* Instructions to follow
Pull every line with "will" from the data below and copy it.

* The records
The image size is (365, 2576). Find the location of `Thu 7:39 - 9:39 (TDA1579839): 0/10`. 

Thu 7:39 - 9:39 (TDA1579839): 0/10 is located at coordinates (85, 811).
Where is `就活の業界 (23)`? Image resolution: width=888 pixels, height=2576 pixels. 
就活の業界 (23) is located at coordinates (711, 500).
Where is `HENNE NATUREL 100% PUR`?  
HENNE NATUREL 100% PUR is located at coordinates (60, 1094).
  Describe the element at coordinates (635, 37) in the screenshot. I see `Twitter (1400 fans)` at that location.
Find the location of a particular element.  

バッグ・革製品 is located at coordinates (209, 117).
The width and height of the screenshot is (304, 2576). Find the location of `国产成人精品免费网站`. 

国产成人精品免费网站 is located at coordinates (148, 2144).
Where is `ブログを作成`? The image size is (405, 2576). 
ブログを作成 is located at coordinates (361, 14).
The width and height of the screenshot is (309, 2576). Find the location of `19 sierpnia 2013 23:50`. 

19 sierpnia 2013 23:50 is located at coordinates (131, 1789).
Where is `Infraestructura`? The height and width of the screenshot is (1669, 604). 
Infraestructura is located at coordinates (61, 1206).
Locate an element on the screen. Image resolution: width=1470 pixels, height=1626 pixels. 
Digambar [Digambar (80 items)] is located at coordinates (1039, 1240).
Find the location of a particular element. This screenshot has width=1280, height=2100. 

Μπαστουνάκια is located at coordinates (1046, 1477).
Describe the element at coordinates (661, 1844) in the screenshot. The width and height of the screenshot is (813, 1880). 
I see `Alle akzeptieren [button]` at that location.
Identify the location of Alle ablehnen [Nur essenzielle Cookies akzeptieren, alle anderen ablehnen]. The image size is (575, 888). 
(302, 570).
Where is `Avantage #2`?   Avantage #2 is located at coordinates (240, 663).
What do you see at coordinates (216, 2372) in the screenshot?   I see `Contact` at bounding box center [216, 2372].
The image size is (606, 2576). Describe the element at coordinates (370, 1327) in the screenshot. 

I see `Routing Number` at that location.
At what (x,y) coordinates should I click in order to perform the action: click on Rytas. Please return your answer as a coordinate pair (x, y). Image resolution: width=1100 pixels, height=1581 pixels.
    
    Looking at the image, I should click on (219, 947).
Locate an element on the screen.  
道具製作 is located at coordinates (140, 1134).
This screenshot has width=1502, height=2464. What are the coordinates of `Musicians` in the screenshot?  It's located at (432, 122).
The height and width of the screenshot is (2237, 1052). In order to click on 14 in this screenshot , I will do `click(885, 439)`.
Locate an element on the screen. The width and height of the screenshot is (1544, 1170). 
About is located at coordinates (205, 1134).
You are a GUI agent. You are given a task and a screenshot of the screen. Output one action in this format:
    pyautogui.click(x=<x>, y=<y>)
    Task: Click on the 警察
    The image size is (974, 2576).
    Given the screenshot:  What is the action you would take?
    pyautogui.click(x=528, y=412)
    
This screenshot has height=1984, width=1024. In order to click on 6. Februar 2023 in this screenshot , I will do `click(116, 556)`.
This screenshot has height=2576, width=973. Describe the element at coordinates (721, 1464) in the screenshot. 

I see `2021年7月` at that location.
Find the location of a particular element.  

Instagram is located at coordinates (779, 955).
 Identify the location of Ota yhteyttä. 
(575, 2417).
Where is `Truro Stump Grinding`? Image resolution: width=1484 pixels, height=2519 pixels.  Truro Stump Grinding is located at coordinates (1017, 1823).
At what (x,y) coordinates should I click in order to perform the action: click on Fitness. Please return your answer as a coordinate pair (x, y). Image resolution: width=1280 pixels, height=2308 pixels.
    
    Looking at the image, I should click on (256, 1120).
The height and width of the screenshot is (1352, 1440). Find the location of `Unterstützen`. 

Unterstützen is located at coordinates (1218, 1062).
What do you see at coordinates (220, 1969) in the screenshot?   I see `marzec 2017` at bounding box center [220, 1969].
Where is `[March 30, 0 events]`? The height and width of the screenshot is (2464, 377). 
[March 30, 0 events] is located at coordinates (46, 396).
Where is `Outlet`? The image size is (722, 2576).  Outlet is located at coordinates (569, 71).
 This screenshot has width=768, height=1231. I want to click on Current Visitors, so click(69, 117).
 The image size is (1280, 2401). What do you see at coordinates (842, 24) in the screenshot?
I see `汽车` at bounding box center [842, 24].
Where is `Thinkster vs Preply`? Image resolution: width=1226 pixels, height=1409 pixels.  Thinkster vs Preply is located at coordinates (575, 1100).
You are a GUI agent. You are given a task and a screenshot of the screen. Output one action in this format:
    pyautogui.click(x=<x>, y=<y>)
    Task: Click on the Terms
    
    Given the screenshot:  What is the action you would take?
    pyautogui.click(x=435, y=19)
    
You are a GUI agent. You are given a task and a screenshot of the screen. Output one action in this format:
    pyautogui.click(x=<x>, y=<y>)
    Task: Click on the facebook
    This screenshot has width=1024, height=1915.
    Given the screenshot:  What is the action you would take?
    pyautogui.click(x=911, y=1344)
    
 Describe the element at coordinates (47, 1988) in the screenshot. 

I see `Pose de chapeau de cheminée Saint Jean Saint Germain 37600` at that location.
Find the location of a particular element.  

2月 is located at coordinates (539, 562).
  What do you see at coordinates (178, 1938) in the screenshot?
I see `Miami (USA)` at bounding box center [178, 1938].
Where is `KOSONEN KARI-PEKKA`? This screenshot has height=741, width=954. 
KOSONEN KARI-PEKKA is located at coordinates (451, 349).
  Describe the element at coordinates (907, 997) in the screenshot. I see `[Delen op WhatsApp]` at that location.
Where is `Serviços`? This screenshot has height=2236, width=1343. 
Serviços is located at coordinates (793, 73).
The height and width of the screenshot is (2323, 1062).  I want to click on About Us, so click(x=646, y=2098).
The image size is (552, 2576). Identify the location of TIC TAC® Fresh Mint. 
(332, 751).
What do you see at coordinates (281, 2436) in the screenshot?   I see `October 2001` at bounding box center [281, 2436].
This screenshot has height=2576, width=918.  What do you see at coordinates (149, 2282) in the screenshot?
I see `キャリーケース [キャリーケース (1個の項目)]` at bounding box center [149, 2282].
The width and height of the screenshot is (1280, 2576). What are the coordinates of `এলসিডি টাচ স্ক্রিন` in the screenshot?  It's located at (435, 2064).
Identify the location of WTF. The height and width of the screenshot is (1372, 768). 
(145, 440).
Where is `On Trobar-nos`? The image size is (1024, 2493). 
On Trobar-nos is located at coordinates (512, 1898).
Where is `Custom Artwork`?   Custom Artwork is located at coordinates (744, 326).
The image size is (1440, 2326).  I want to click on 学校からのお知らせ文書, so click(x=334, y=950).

* Solved exercise
The height and width of the screenshot is (2237, 1052). In order to click on 14 in this screenshot , I will do `click(885, 439)`.
This screenshot has height=1984, width=1024. In order to click on 6. Februar 2023 in this screenshot , I will do `click(116, 556)`.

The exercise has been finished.